Items from a data source
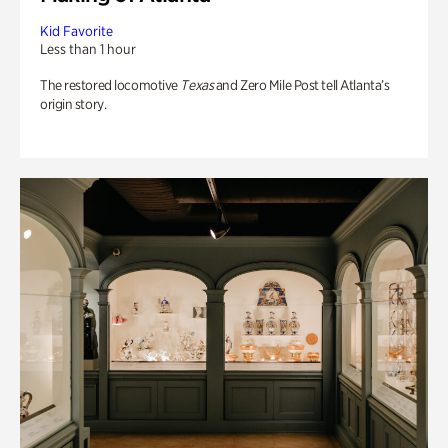
Kid Favorite
Less than 1 hour
The restored locomotive
Texas
and Zero Mile Post tell Atlanta’s
origin story.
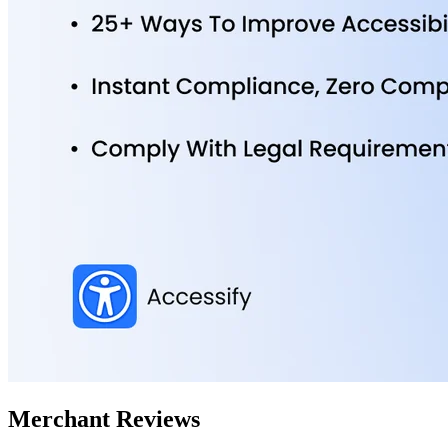
Merchant Reviews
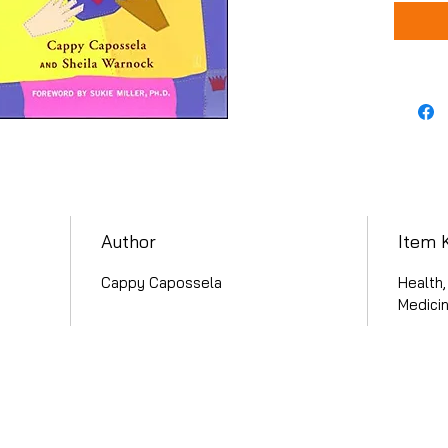
Author
Item 
Cappy Capossela
Health,
Medicin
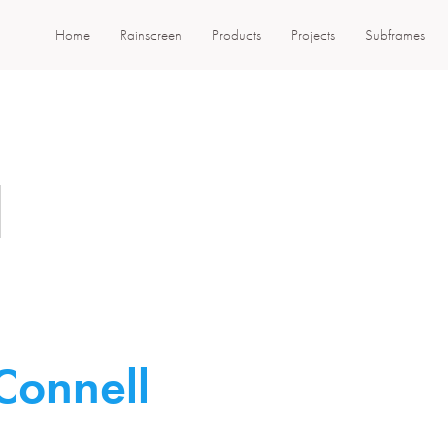
Home
Rainscreen
Products
Projects
Subframes
l
Connell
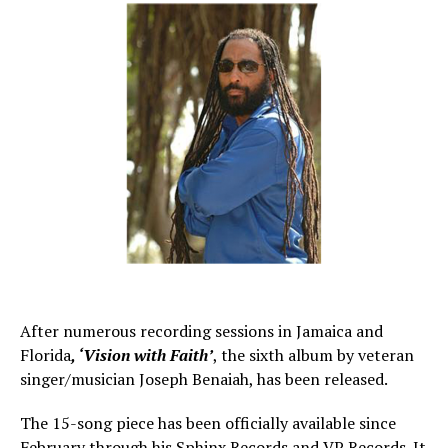
After numerous recording sessions in Jamaica and
Florida
, ‘Vision with Faith’
, the sixth album by veteran
singer/musician Joseph Benaiah, has been released.
The 15-song piece has been officially available since
February through his Sphinx Records and VP Records. It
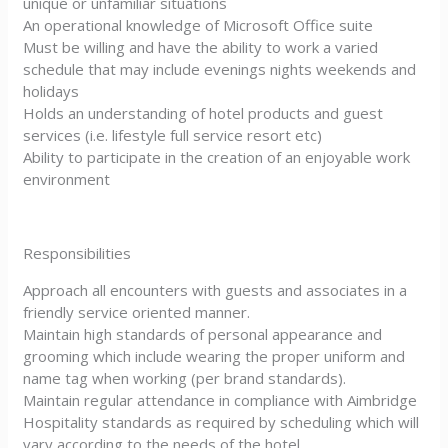
unique or unfamiliar situations
An operational knowledge of Microsoft Office suite
Must be willing and have the ability to work a varied
schedule that may include evenings nights weekends and
holidays
Holds an understanding of hotel products and guest
services (i.e. lifestyle full service resort etc)
Ability to participate in the creation of an enjoyable work
environment
Responsibilities
Approach all encounters with guests and associates in a
friendly service oriented manner.
Maintain high standards of personal appearance and
grooming which include wearing the proper uniform and
name tag when working (per brand standards).
Maintain regular attendance in compliance with Aimbridge
Hospitality standards as required by scheduling which will
vary according to the needs of the hotel.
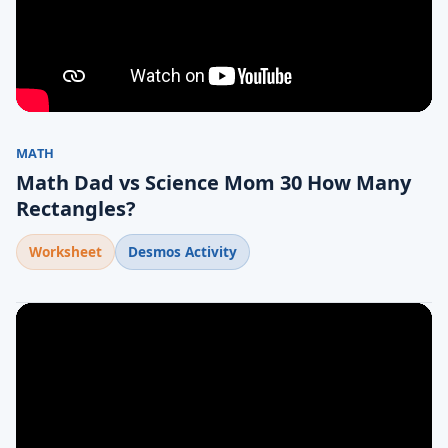
MATH
Math Dad vs Science Mom 30 How Many
Rectangles?
Worksheet
Desmos Activity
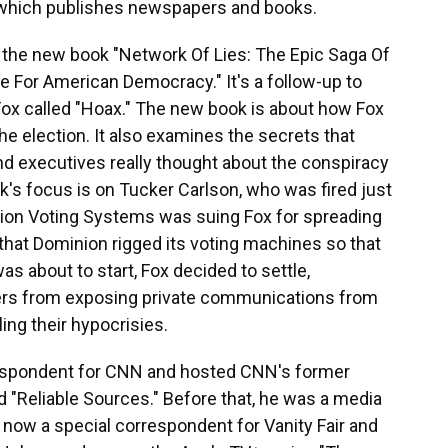
 which publishes newspapers and books.
of the new book "Network Of Lies: The Epic Saga Of
 For American Democracy." It's a follow-up to
Fox called "Hoax." The new book is about how Fox
he election. It also examines the secrets that
d executives really thought about the conspiracy
k's focus is on Tucker Carlson, who was fired just
nion Voting Systems was suing Fox for spreading
that Dominion rigged its voting machines so that
as about to start, Fox decided to settle,
ers from exposing private communications from
ng their hypocrisies.
rrespondent for CNN and hosted CNN's former
 "Reliable Sources." Before that, he was a media
now a special correspondent for Vanity Fair and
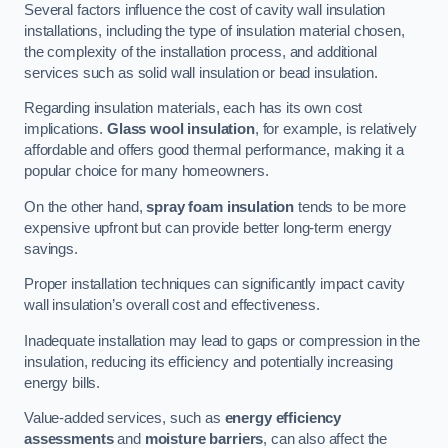
Several factors influence the cost of cavity wall insulation
installations, including the type of insulation material chosen,
the complexity of the installation process, and additional
services such as solid wall insulation or bead insulation.
Regarding insulation materials, each has its own cost
implications.
Glass wool insulation
, for example, is relatively
affordable and offers good thermal performance, making it a
popular choice for many homeowners.
On the other hand,
spray foam insulation
tends to be more
expensive upfront but can provide better long-term energy
savings.
Proper installation techniques can significantly impact cavity
wall insulation’s overall cost and effectiveness.
Inadequate installation may lead to gaps or compression in the
insulation, reducing its efficiency and potentially increasing
energy bills.
Value-added services, such as
energy efficiency
assessments
and
moisture barriers
, can also affect the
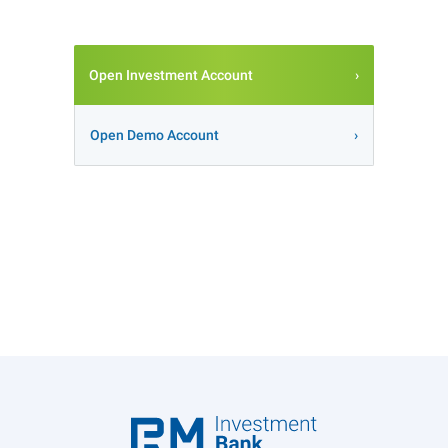
Open Investment Account
Open Demo Account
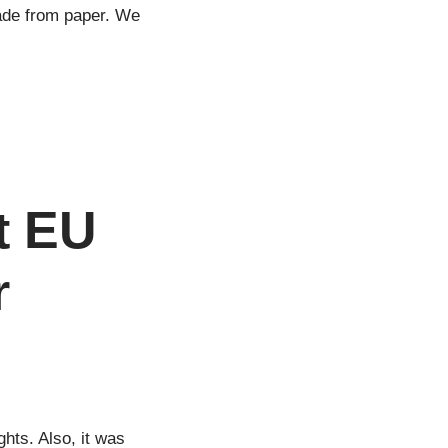
made from paper. We
d
t EU
r
hts. Also, it was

- [Exercise]
Find every line of the data above that holds the word "services", then state how many there are and nothing else.

- [Exercise output]
3